Help required on grep command(Skip the first few lines from printing in the output)

Hi experts

I want the proper argument to the grep command so that I need to skip the first few lines(say first 10 lines) and print all the remaining instances of the grep output.
I tried to use grep -m 10 "search text" file*. But this gives the first 10 instances(lines) of the search string. But I want to skip the first 10 lines(instances) and print the remaining lines in the output.
I need to run this grep command on a group of files(100s) at once.
I hope my problem statement is clear.

Please help me in this regard.
Many thanks in advance.

grep "search text" file | tail -n +11

Hi Varontron and all

It looks like you did not understood my question .

Suppose if I am grepping some text from three files, my output should be
file1:11th line onwards to last line from file1
file2:11th line onwards to last line from file2
file3:11th line onwards to last line from file3
I am not expecting the 11th line onwards in the cumulative file.

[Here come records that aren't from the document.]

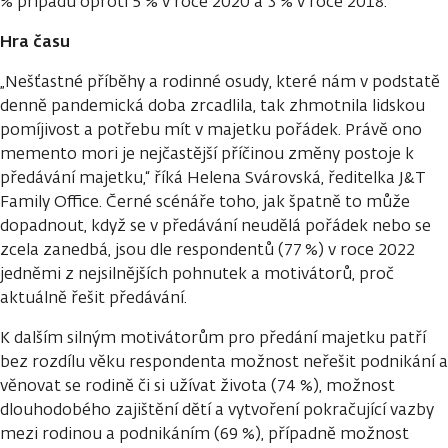
% případů oproti 5 % v roce 2020 a 3 % v roce 2018.
Hra času
„Nešťastné příběhy a rodinné osudy, které nám v podstatě
denně pandemická doba zrcadlila, tak zhmotnila lidskou
pomíjivost a potřebu mít v majetku pořádek. Právě ono
memento mori je nejčastější příčinou změny postoje k
předávání majetku,“ říká Helena Svárovská, ředitelka J&T
Family Office. Černé scénáře toho, jak špatně to může
dopadnout, když se v předávání neudělá pořádek nebo se
zcela zanedbá, jsou dle respondentů (77 %) v roce 2022
jedněmi z nejsilnějších pohnutek a motivátorů, proč
aktuálně řešit předávání.
K dalším silným motivátorům pro předání majetku patří
bez rozdílu věku respondenta možnost neřešit podnikání a
věnovat se rodině či si užívat života (74 %), možnost
dlouhodobého zajištění dětí a vytvoření pokračující vazby
mezi rodinou a podnikáním (69 %), případně možnost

I hope problem statement is clear at this time.
Regards
Sidda

so... if you want to grep a whole bunch of files with one command, you'll get one big set of output. You should get the filename at the front of each line in the output so you could then process the whole pig.

or...you could put the grep in a loop like this

for each in `ls dir_with_files`
do
  grep "searchtext" $each | tail -n +11 > dir_with_processed_files/$each
done

Thank you Varantron for your timely help.

I prefer the first method where one single command will get the required output from each with file identity.
For time being I am already using the second method of modifying the files and copying to other directory and then cat them together and process further. As I need work on roughly 2GB of input files the second method requires many file transfers/creating new directories etc. So I will be grateful if I can get single command to do this.

well, even a single command is going to require some work, as I assume you'll need to output the results of each individual file to a separate file.

furthermore, your loop will need to be a little more complex because you'll have to iterate over the whole grep result and keep track of the file on the current line, the line number, etc.

I think it would look something like this...

cd mydir
grep "searchtext" * > results.txt
COUNT=1
OLD_FNAME=""
NEW_FNAME=""
while read line 
do
  NEW_FNAME=`echo $line|cut -f1 -d':'`
  if [ $OLD_FNAME = $NEW_FNAME ]
  then
    if [ $COUNT -gt 10 ]
    then
        # output the line, presumably without the filename
    fi 
    COUNT=$COUNT+1
  else
    OLD_FNAME = $NEW_FNAME
    COUNT=1
  fi
done < results.txt

How about this:

sed '1,10d' file*
1 Like

Hi.

I found the requirements unclear, and posting a few sample files and expected output would allow more on-point responses.

I assume you wish to search for matches in several files, but to omit the first few matches for each file -- that is, skip, say the first 11 matches for each file.

The utility cgrep can do this. Here is a script that reads 2 sample files containing mostly lines of the form "1.1, 1.2 .." for the first file, and "2.1, 2.2 ..." for the second file:

#!/usr/bin/env bash

# @(#) s1	Demonstrate cgrep skipping N matched lines.
# http://www.bell-labs.com/project/wwexptools/cgrep/

echo
set +o nounset
LC_ALL=C ; LANG=C ; export LC_ALL LANG
echo "Environment: LC_ALL = $LC_ALL, LANG = $LANG"
echo "(Versions displayed with local utility \"version\")"
version >/dev/null 2>&1 && version "=o" $(_eat $0 $1) edges cgrep
set -o nounset

FILES="data*"
# Paste files, see edges:
echo
echo " Sample content of files, pasted, line numbers added:"
paste  $FILES |
expand -25 |
edges -l 3

echo
echo " Results:"
cgrep -h +N 11  '\.[0-9]' $FILES

exit 0

producing:

% ./s1

Environment: LC_ALL = C, LANG = C
(Versions displayed with local utility "version")
OS, ker|rel, machine: Linux, 2.6.26-2-amd64, x86_64
Distribution        : Debian GNU/Linux 5.0 
GNU bash 3.2.39
edges (local) 307
cgrep - (local: ~/executable/cgrep May 29 10:59 )

 Sample content of files, pasted, line numbers added:
     1	first line of data1      first line of data2
     2	1.1                      2.1
     3	1.2                      2.2
   ...
    13	1.12                     2.12
    14	and so on, until         and so on, until
    15	the last line of data1   the last line of data2

 Results:
1.12
2.12

The cgrep utility is available at the AT&T site as noted. Compilation was straight-forward on both 32-bit and 64-bit systems.

If you don't prefer this approach, the solution suggested by varontron will work (after a few modifications).